Stupid Strong Foundation Pledges $250,000 to Support Gastric Cancer Research at MD Anderson Cancer Center

The grant, in partnership with the Cless Family Foundation, will be distributed over three years and will enable Dr. Ajani and his colleagues to advance the understanding and treatment of gastric cancer, including new techniques to target the unique metabolism and pathways of gastric cancer.

FORT WORTH, TX — Stupid Strong Charitable Foundation is proud to contribute $250,000 to The University of Texas MD Anderson Cancer Center to support cutting-edge research in gastric cancer led by Jaffer Ajani, M.D., professor of Gastrointestinal Medical Oncology. The gift is made in partnership with the Cless Family Foundation.

“We’re thrilled to be able to support this research,” said Jen Cless Zehr from the Cless Family Foundation. “Early detection, discerning discoveries and novel treatments will make the prognosis of gastric cancer change from dire to hopeful.”

The Cless Family Foundation was touched to make a gift after reading an article in MD Anderson’s Promise magazine highlighting Stupid Strong Foundation’s 2019 donation to support gastric cancer research.

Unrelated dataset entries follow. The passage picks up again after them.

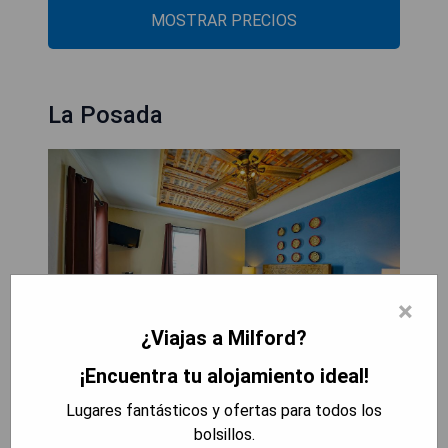
MOSTRAR PRECIOS
La Posada
×
¿Viajas a Milford?
¡Encuentra tu alojamiento ideal!
Lugares fantásticos y ofertas para todos los
La Posada ofrece un centro de fitness, jardín,
bolsillos.
terraza y restaurante en Milford. Entre las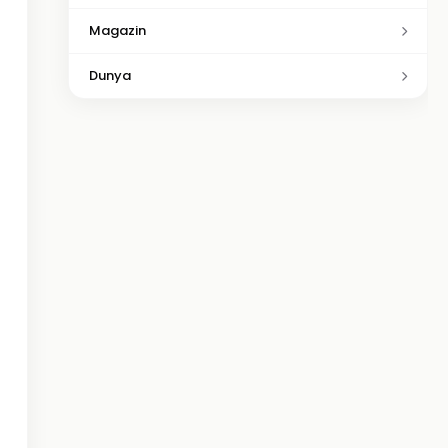
Magazin
Dunya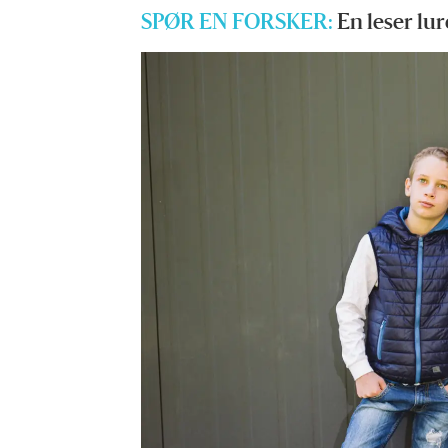
SPØR EN FORSKER:
En leser lur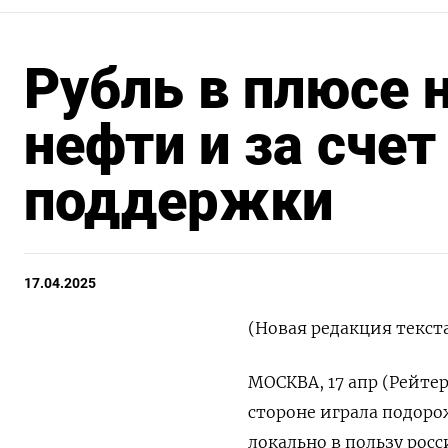
Рубль в плюсе 
нефти и за счет
поддержки
17.04.2025
(Новая редакция текст
МОСКВА, 17 апр (Рейтер)
стороне играла подоро
локально в пользу ро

“This gift will assist our team in exploring therapeutic options for gastric cancer patients by defining the genetic and immunologic underpinnings of this disease to deploying the body’s immune system against it and simultaneously targeting cancer cells. By funding three key projects, this gift will help
MD Anderson advance lifesaving discoveries from bench to bedside for patients,” said Dr. Ajani. “Our team is poised to conduct a deep-dive investigations of gastric cancer cells collected from patients to help us better understand how to identify drugs that target the SOX-9 protein among others.”

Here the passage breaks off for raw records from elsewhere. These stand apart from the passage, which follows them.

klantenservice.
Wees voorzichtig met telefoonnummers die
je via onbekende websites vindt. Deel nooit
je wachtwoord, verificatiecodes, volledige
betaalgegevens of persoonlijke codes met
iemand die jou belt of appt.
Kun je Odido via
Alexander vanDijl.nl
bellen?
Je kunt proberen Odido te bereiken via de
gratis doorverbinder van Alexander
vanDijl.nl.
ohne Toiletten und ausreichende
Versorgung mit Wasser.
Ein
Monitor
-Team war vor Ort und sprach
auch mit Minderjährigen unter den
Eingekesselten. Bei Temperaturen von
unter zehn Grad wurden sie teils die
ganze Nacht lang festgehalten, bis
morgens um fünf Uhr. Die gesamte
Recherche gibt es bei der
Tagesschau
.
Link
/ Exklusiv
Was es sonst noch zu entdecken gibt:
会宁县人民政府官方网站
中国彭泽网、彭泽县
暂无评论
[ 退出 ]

Dr. Ajani’s team discovered that this SOX-9 protein, often activated in gastric cancer cells, suppresses the immune system and drives the growth of cancer cells. The knowledge gained by the research team will allow MD Anderson to target the unique metabolism and pathways of gastric cancer.

Another way that gastric cancer cells may escape immune detection is by producing CD47, a “don’t eat me” molecule that is also found on normal cells. By targeting CD47 with antibodies, MD Anderson’s researchers believe it may be possible to make gastric cancer cells more susceptible to immune system attack. If preclinical studies are successful, this work could lead to a clinical trial in humans, since anti-CD47 antibodies are already available for use in the clinic.

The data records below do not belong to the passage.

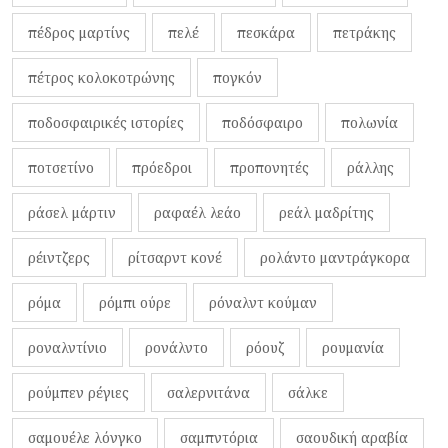
πέδρος μαρτίνς
πελέ
πεσκάρα
πετράκης
πέτρος κολοκοτρώνης
πογκόν
ποδοσφαιρικές ιστορίες
ποδόσφαιρο
πολωνία
ποτσετίνο
πρόεδροι
προπονητές
ράλλης
ράσελ μάρτιν
ραφαέλ λεάο
ρεάλ μαδρίτης
ρέιντζερς
ρίτσαρντ κονέ
ρολάντο μαντράγκορα
ρόμα
ρόμπι ούρε
ρόναλντ κούμαν
ροναλντίνιο
ρονάλντο
ρόουζ
ρουμανία
ρούμπεν ρέγιες
σαλερνιτάνα
σάλκε
σαμουέλε λόνγκο
σαμπντόρια
σαουδική αραβία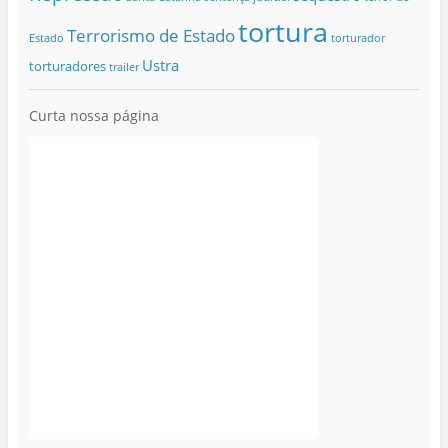
tortura
Terrorismo de Estado
Estado
torturador
Ustra
torturadores
trailer
Curta nossa página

“In this time of extreme uncertainty and a global focus on battling the pandemic, the Cless Family Foundation’s generous grant brings hope and the strength to persevere, knowing that our mission to end gastric cancer is coming closer to reality,” said Jeff Netzer, President of Stupid Strong. “I’ve never been more optimistic about cutting-edge research made possible by donors who share our passion for the cause.”